(Data records)

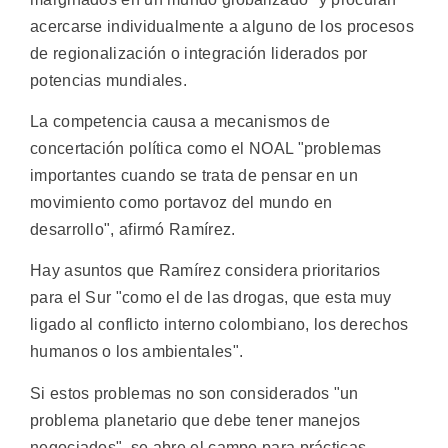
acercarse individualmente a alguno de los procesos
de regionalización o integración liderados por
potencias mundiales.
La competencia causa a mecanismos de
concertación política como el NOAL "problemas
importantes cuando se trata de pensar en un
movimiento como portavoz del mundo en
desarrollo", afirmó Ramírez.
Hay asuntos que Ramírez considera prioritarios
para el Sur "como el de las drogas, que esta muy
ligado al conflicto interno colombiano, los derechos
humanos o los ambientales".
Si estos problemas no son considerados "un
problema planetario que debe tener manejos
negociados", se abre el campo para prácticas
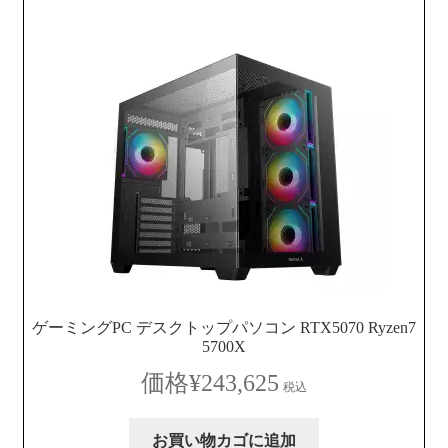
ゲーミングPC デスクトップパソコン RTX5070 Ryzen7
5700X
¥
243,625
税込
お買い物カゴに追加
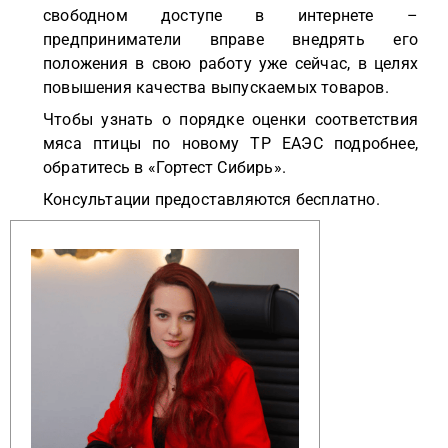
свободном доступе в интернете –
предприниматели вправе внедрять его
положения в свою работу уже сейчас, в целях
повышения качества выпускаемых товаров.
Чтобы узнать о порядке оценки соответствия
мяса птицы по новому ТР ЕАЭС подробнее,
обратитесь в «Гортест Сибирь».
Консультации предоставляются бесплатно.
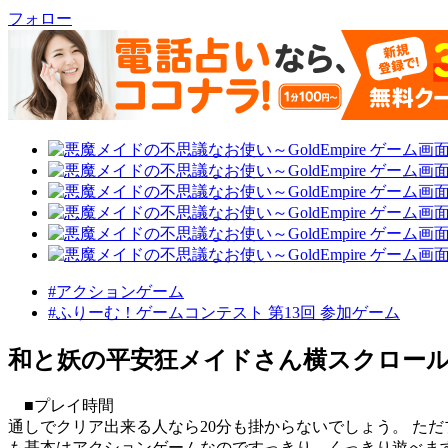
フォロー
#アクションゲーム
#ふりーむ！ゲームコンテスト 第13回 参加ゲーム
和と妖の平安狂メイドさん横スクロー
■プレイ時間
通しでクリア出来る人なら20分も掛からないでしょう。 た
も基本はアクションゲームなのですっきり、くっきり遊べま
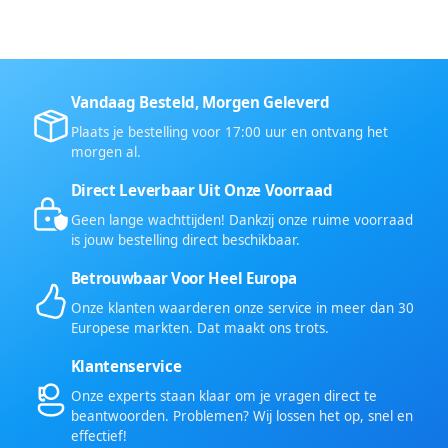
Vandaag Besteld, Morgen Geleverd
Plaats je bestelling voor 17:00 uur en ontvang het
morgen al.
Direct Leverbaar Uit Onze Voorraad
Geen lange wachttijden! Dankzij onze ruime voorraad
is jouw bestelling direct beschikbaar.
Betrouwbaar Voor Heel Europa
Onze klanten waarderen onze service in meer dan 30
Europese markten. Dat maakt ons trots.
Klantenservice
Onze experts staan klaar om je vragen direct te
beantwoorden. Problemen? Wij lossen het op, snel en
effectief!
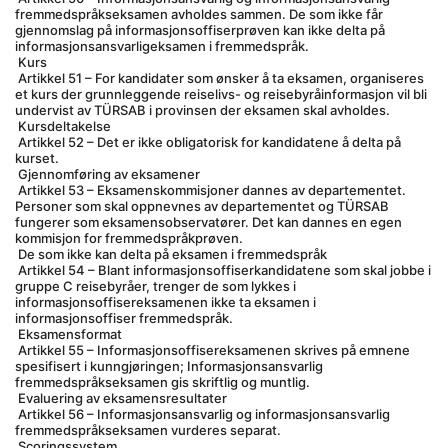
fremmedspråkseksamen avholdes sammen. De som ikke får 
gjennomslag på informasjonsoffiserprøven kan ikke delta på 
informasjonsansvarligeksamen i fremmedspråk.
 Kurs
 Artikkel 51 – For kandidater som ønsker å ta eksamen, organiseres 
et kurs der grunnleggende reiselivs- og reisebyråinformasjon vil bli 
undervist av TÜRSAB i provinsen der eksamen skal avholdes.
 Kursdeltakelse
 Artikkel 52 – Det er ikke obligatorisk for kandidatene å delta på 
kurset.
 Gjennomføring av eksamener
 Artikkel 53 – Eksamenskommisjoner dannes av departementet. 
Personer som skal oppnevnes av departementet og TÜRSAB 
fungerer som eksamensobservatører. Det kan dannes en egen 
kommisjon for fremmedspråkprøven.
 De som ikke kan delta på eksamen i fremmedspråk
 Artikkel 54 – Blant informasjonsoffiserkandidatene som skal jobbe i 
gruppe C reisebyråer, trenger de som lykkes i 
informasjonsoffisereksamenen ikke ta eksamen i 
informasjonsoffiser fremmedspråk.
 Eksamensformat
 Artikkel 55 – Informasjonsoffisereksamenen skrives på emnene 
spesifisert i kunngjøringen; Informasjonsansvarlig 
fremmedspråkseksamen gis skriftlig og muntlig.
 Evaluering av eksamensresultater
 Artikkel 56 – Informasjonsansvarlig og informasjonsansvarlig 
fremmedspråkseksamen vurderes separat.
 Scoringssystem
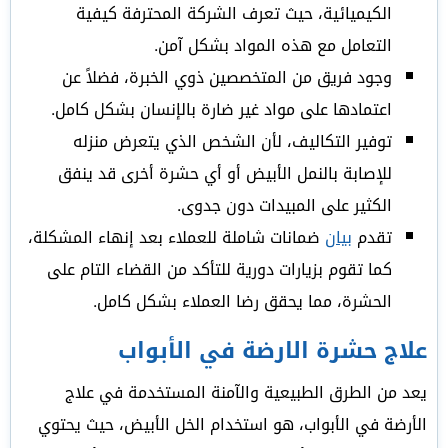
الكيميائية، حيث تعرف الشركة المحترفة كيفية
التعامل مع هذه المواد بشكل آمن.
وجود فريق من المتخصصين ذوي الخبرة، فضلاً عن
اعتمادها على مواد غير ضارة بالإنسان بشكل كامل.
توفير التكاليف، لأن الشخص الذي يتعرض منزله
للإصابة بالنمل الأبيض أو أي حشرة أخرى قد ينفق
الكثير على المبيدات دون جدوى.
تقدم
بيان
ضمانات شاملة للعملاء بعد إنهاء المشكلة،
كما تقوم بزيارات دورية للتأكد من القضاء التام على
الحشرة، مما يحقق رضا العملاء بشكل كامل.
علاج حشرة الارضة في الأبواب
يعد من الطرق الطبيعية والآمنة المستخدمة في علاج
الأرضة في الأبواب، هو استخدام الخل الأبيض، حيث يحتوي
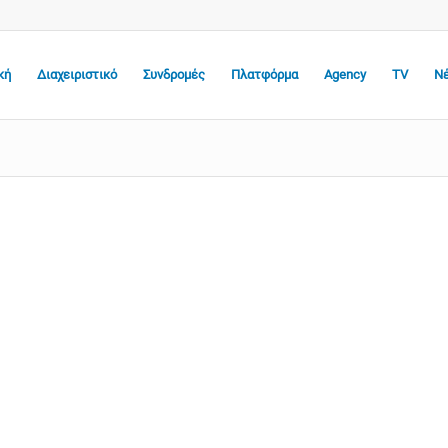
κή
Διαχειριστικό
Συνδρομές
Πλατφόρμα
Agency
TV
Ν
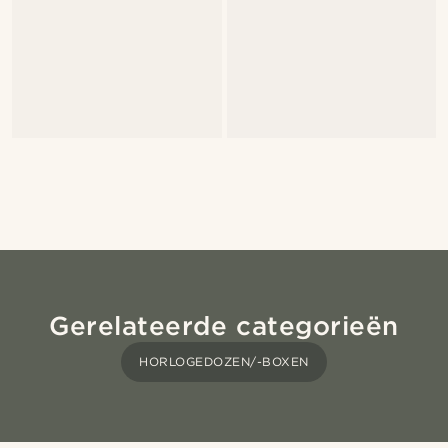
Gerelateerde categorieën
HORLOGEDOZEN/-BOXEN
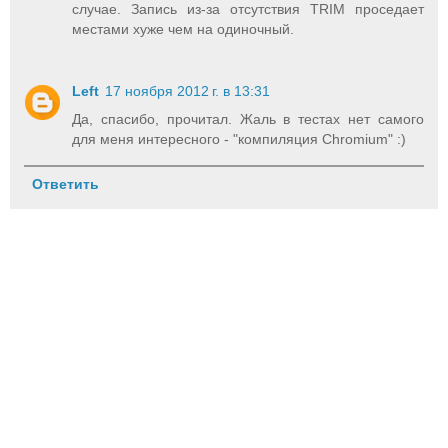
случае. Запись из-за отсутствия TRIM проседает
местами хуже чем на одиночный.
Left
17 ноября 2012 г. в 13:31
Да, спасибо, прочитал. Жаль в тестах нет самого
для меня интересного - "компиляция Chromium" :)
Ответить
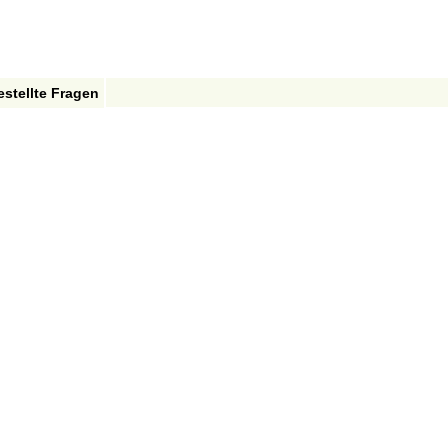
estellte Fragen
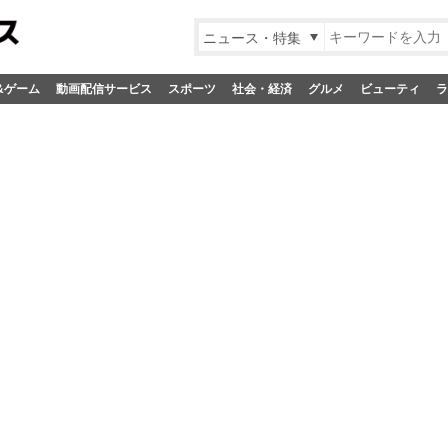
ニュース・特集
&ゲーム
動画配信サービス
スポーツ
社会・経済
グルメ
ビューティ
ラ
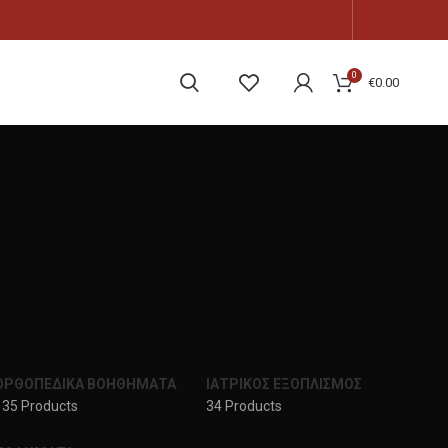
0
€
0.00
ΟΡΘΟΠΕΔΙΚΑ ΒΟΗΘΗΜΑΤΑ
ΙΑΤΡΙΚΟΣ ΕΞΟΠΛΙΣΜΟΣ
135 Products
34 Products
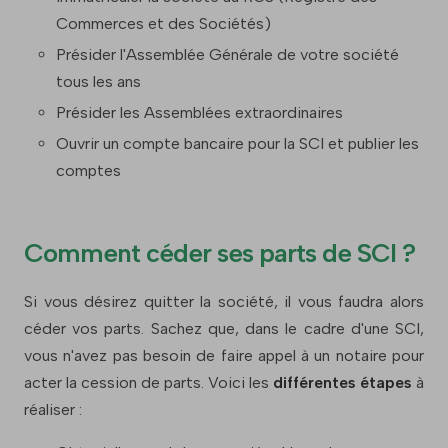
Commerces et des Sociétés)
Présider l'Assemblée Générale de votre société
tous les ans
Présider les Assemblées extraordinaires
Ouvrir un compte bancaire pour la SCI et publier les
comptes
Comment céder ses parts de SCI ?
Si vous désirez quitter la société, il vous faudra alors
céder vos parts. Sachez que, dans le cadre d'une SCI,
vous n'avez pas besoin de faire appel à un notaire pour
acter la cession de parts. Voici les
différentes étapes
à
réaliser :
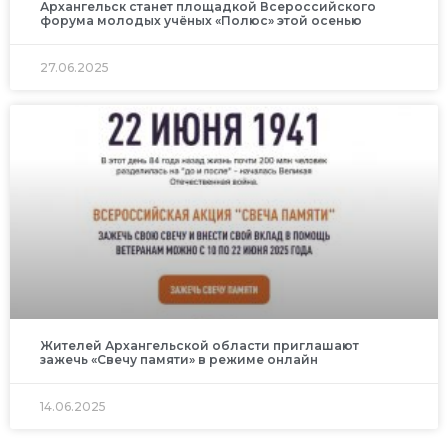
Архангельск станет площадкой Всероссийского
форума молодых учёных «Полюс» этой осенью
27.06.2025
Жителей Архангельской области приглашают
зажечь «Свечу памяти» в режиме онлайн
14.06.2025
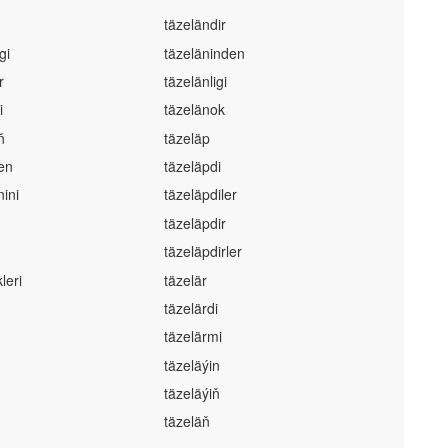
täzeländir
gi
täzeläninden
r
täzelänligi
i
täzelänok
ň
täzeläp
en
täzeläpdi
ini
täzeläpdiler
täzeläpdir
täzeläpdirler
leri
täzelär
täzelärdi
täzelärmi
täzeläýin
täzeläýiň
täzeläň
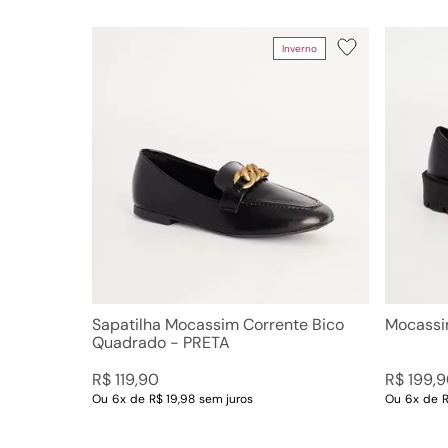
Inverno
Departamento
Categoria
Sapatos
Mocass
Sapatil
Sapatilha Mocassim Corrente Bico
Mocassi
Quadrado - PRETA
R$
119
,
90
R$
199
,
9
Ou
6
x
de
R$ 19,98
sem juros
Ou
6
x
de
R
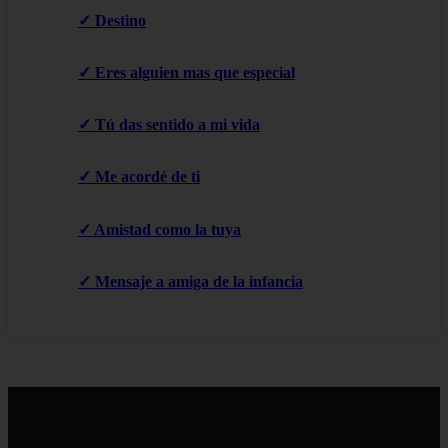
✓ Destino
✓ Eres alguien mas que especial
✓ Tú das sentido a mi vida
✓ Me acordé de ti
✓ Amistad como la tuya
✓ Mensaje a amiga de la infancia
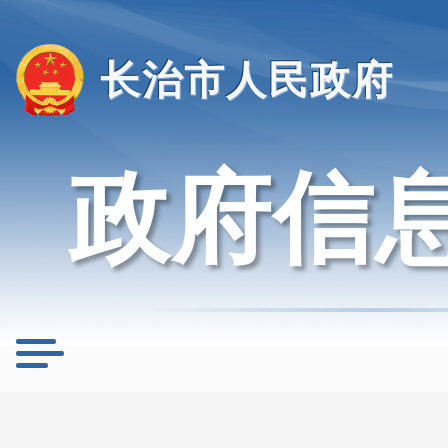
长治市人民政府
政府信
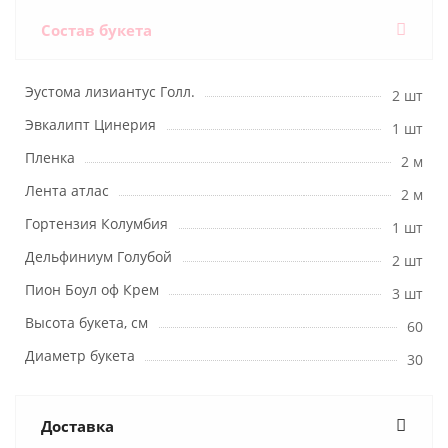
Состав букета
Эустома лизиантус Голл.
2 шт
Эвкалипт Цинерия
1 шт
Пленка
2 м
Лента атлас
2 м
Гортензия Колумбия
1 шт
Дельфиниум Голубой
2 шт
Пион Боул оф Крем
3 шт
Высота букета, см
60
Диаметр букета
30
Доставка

Task instructions -> All lines above with "الأبواب" in them should be returned.

Problem solution ->
علاج حشرة الارضة في الأبواب
الأرضة في الأبواب، هو استخدام الخل الأبيض، حيث يحتوي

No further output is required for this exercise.